:: Listed records ::

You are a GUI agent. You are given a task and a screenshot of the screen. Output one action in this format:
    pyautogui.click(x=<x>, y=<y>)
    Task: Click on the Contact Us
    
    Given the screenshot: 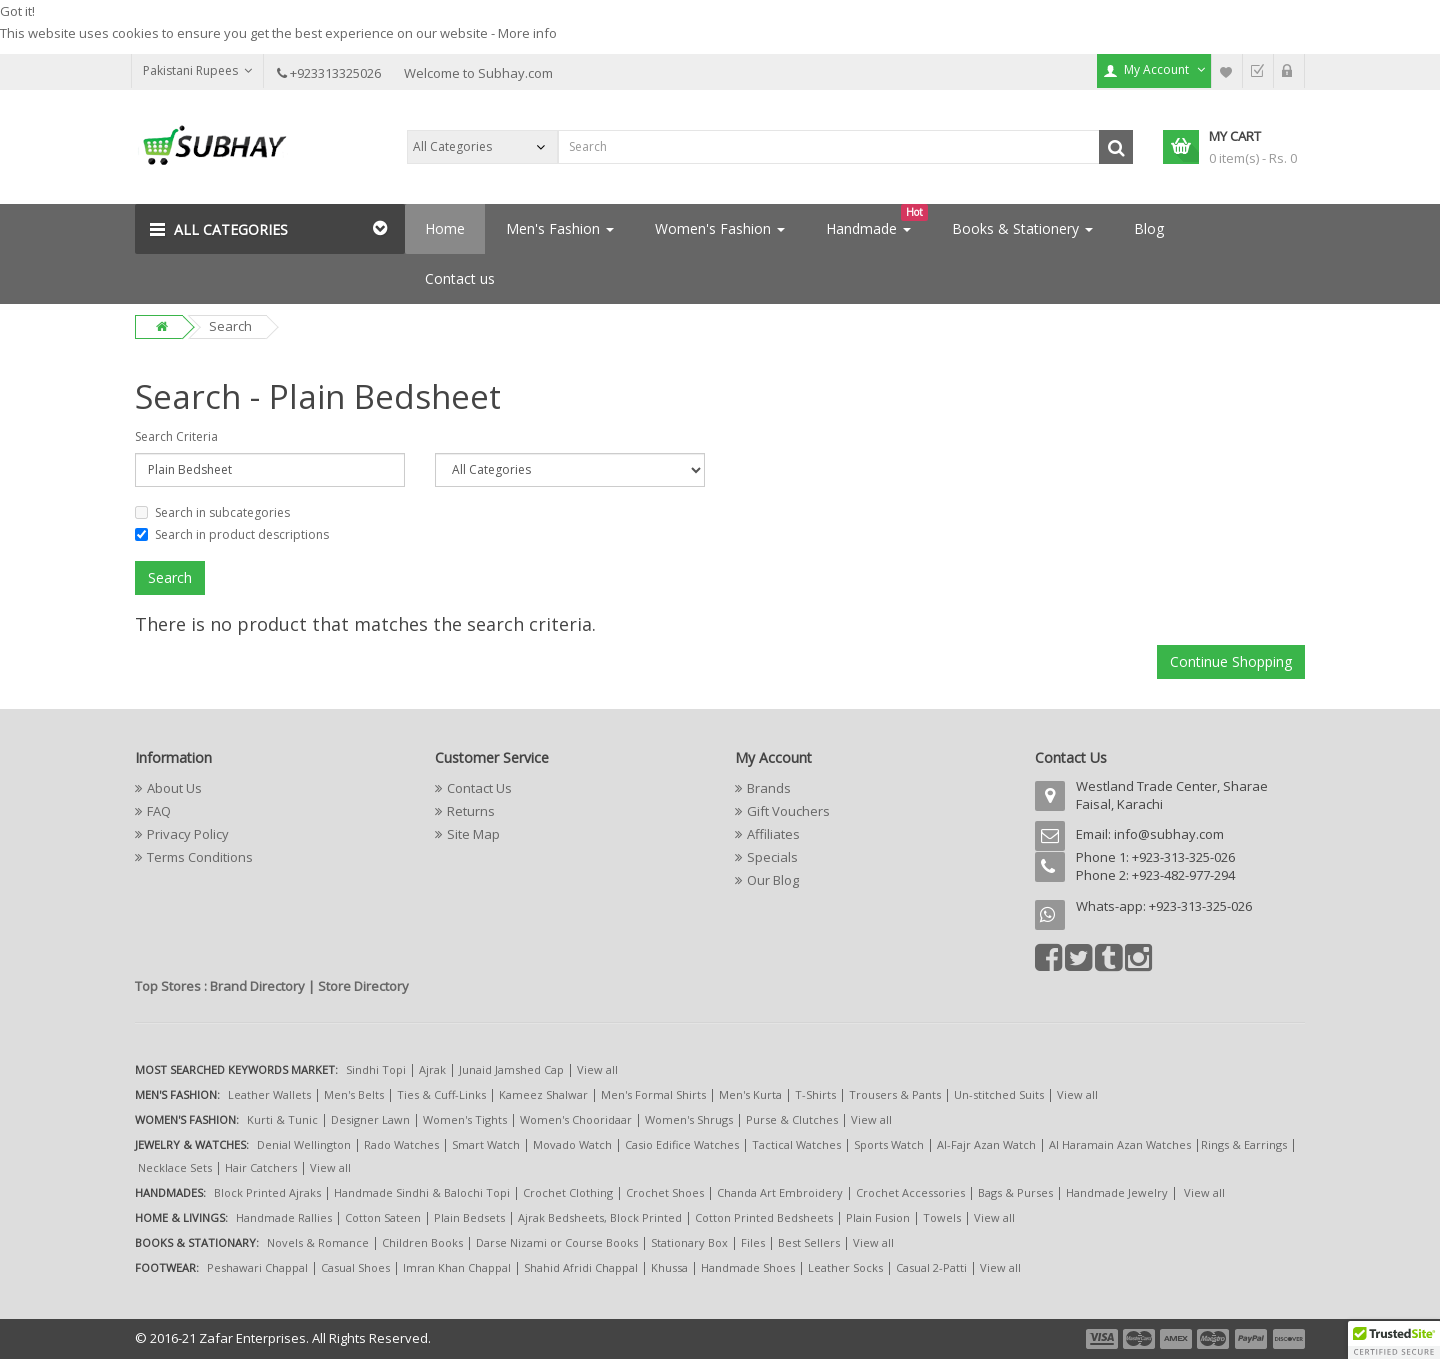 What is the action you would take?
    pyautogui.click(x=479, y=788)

:::
:: Listed records ::

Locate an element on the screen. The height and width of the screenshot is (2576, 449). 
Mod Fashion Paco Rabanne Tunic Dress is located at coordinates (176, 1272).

:::

== Exercise ==
Look above for the line holding "You are a GUI" and the line holding "Task: Click on the Contact Us". Retype both, and every line between them, word for word and nothing else.

== Solution to this exercise ==
You are a GUI agent. You are given a task and a screenshot of the screen. Output one action in this format:
    pyautogui.click(x=<x>, y=<y>)
    Task: Click on the Contact Us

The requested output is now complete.